● Work required
Give again, word for word, each line of the data from the first through the one containing "Kennisdocument Premiedifferentiatie WW". Pictures stay out.

[Records shown Boundary: Start]

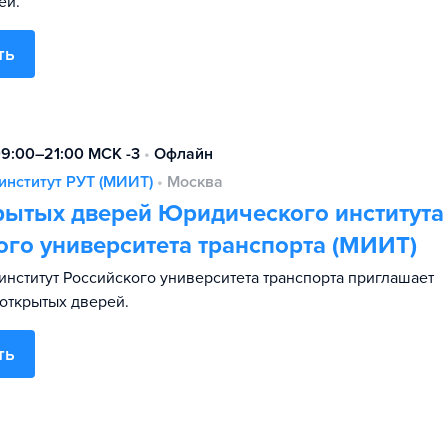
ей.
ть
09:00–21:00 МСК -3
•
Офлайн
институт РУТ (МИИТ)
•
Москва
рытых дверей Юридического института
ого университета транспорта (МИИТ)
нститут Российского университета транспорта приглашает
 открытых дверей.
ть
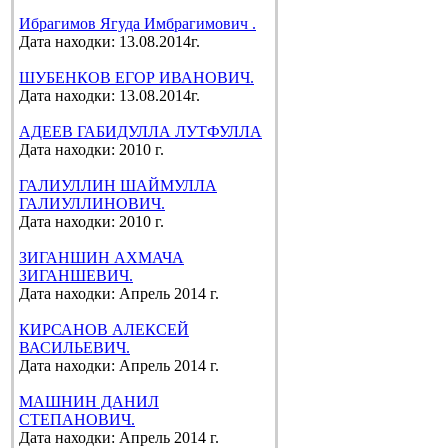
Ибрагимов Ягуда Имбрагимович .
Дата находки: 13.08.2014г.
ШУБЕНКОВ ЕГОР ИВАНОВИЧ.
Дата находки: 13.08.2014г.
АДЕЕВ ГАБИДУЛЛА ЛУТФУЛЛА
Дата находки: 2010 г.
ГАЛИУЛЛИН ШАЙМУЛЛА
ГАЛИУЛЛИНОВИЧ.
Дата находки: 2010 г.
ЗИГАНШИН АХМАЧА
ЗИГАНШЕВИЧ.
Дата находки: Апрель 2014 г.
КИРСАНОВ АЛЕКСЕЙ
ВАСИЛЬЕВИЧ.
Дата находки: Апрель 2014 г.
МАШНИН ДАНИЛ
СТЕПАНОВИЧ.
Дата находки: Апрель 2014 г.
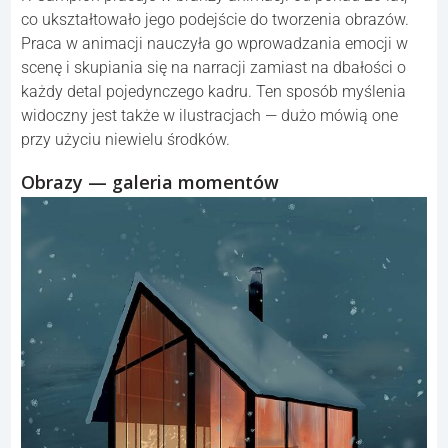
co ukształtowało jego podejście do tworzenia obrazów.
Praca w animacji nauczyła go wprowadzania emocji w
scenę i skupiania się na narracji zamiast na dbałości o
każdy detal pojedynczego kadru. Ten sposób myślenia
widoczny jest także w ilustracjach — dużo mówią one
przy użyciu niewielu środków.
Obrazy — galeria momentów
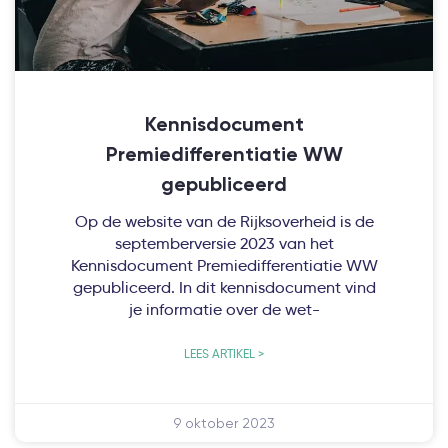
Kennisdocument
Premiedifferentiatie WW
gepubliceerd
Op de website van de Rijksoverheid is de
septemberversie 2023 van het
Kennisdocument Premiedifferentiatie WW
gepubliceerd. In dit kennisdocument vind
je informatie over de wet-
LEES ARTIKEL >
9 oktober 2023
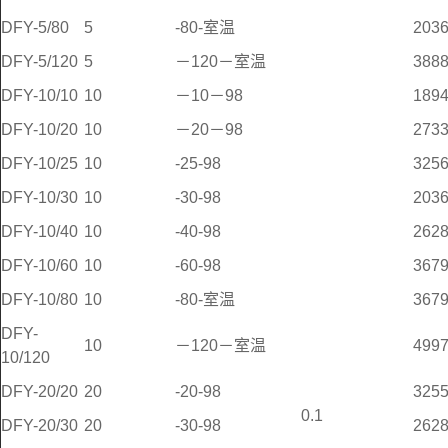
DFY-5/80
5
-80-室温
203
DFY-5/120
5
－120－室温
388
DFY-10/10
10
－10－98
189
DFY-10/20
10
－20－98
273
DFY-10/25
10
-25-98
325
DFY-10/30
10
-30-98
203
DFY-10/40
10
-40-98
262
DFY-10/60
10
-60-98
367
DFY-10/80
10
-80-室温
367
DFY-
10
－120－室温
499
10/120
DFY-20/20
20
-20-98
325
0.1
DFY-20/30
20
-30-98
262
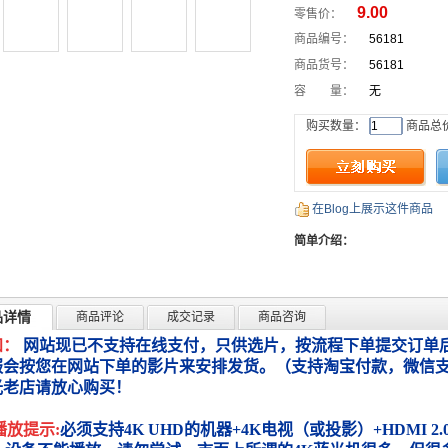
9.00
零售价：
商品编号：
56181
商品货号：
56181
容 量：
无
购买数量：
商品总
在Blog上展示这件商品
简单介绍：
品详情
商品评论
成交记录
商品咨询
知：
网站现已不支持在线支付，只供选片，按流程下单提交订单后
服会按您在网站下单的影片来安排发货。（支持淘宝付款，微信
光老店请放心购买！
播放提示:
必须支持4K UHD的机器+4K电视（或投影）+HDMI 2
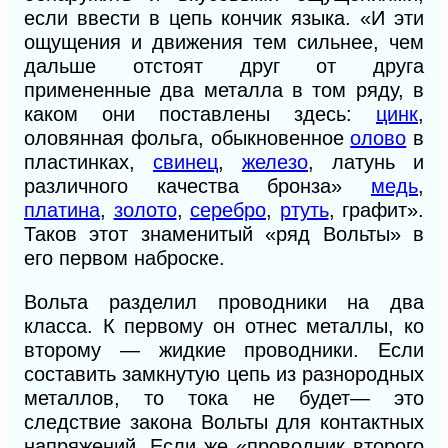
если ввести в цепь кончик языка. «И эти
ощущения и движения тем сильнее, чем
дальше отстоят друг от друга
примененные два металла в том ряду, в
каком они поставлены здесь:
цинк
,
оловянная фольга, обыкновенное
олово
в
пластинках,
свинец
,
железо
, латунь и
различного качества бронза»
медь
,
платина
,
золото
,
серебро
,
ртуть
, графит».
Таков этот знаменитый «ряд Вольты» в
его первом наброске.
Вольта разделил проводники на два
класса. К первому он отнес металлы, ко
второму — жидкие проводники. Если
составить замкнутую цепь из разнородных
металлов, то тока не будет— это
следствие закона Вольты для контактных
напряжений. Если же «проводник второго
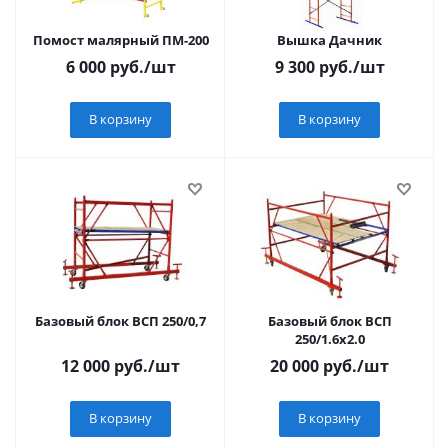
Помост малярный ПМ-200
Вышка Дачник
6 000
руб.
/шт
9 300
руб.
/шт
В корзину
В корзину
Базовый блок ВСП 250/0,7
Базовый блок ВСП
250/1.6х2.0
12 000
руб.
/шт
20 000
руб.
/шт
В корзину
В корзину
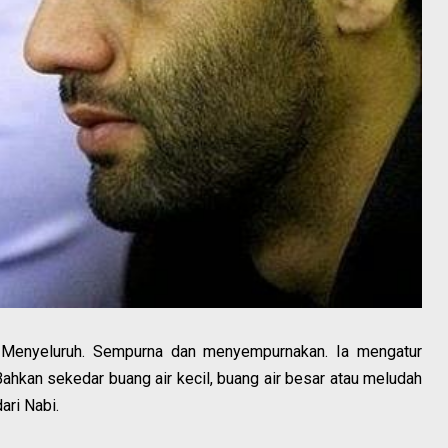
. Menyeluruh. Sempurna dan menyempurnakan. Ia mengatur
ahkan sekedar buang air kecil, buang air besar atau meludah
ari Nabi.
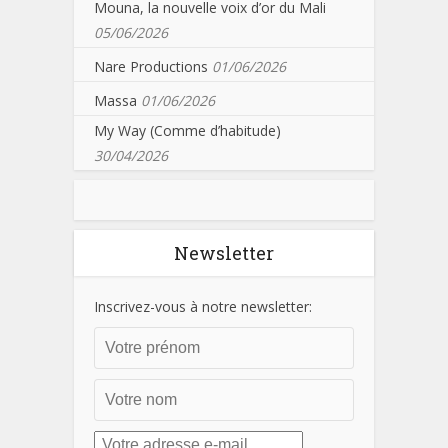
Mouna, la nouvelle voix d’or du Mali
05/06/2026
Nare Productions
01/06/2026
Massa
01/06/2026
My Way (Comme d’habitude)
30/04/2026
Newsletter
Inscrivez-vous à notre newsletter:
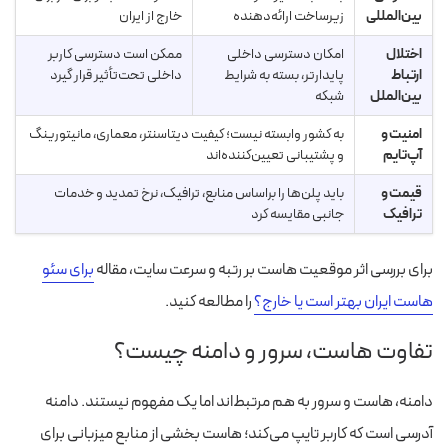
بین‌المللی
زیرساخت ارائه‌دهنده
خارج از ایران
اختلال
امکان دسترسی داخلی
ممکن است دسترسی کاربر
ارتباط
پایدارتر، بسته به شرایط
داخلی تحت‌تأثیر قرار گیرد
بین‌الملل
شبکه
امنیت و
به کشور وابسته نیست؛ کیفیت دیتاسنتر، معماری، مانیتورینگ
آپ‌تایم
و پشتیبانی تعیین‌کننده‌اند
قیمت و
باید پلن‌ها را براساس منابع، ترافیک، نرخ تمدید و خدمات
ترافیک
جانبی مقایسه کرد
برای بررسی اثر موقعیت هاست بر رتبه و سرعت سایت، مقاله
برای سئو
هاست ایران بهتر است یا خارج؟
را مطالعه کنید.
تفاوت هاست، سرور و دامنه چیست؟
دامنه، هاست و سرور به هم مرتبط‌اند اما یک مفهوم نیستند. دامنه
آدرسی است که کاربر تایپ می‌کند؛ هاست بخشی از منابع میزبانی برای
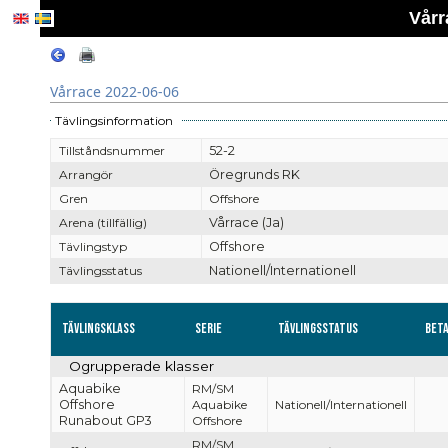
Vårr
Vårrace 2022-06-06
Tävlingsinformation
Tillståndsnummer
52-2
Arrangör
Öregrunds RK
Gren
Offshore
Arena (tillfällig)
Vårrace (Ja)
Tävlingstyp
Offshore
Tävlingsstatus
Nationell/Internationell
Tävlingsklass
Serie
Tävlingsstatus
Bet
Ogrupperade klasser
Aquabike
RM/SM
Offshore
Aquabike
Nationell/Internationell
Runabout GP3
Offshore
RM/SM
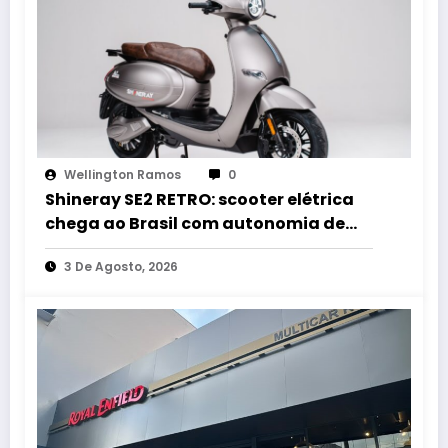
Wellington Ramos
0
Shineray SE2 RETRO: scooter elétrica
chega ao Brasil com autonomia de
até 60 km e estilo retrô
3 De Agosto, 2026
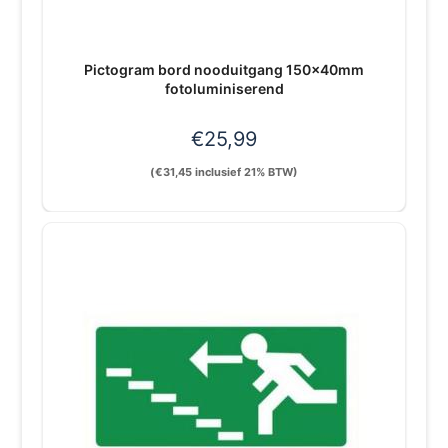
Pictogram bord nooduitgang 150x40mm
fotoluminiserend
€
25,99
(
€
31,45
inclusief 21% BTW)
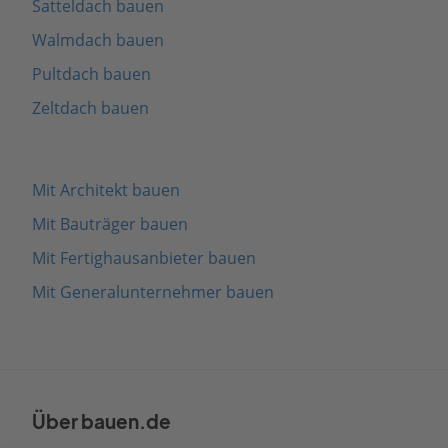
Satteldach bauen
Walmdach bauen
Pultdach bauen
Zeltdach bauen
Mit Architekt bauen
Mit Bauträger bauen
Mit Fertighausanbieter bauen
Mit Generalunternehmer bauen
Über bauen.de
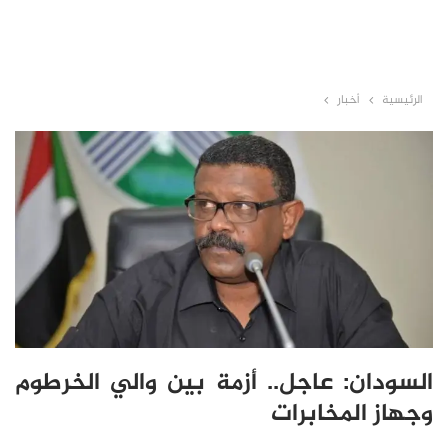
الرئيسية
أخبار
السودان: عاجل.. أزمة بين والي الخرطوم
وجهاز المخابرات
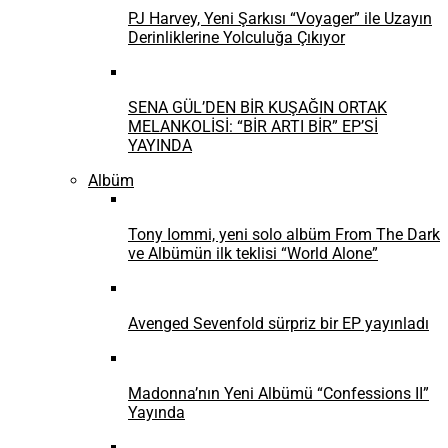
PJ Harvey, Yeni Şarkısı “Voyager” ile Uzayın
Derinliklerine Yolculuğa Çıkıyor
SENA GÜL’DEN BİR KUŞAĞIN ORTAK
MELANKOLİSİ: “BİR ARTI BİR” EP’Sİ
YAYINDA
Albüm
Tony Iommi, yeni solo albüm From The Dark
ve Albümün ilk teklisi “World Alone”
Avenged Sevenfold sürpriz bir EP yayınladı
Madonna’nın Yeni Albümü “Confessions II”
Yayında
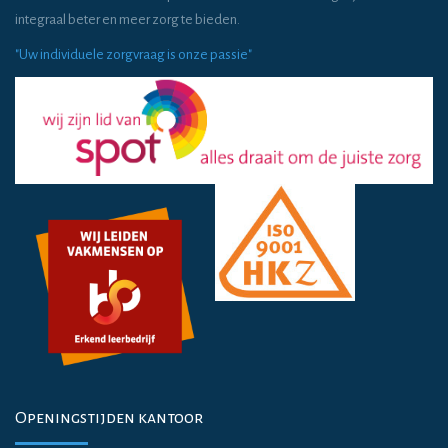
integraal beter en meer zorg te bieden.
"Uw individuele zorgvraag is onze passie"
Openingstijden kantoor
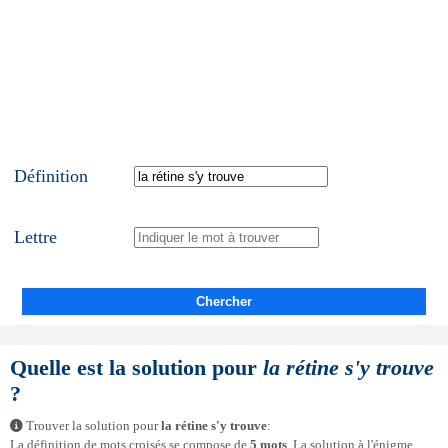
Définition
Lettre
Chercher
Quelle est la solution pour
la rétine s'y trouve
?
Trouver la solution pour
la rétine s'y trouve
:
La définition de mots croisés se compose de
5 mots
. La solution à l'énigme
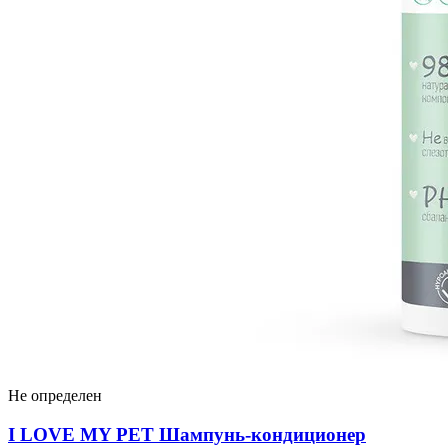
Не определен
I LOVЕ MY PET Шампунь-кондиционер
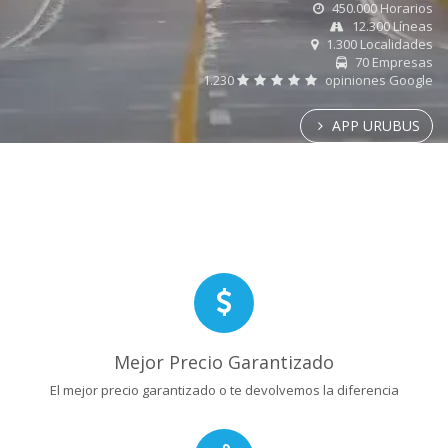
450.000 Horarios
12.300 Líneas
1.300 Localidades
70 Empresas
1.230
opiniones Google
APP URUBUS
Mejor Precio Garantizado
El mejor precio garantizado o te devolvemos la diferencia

[Records shown Boundary: End]

● Exercise output
ей.
ть
09:00–21:00 МСК -3
•
Офлайн
институт РУТ (МИИТ)
•
Москва
рытых дверей Юридического института
ого университета транспорта (МИИТ)
нститут Российского университета транспорта приглашает
 открытых дверей.
ть
Ибрагимов Ягуда Имбрагимович .
Дата находки: 13.08.2014г.
ШУБЕНКОВ ЕГОР ИВАНОВИЧ.
Дата находки: 13.08.2014г.
АДЕЕВ ГАБИДУЛЛА ЛУТФУЛЛА
Дата находки: 2010 г.
ГАЛИУЛЛИН ШАЙМУЛЛА
ГАЛИУЛЛИНОВИЧ.
Дата находки: 2010 г.
ЗИГАНШИН АХМАЧА
ЗИГАНШЕВИЧ.
Дата находки: Апрель 2014 г.
КИРСАНОВ АЛЕКСЕЙ
ВАСИЛЬЕВИЧ.
Дата находки: Апрель 2014 г.
МАШНИН ДАНИЛ
СТЕПАНОВИЧ.
Дата находки: Апрель 2014 г.
co ukształtowało jego podejście do tworzenia obrazów.
Praca w animacji nauczyła go wprowadzania emocji w
scenę i skupiania się na narracji zamiast na dbałości o
każdy detal pojedynczego kadru. Ten sposób myślenia
widoczny jest także w ilustracjach — dużo mówią one
przy użyciu niewielu środków.
Obrazy — galeria momentów
Kennisdocument
Premiedifferentiatie WW
gepubliceerd
Op de website van de Rijksoverheid is de
septemberversie 2023 van het
Kennisdocument Premiedifferentiatie WW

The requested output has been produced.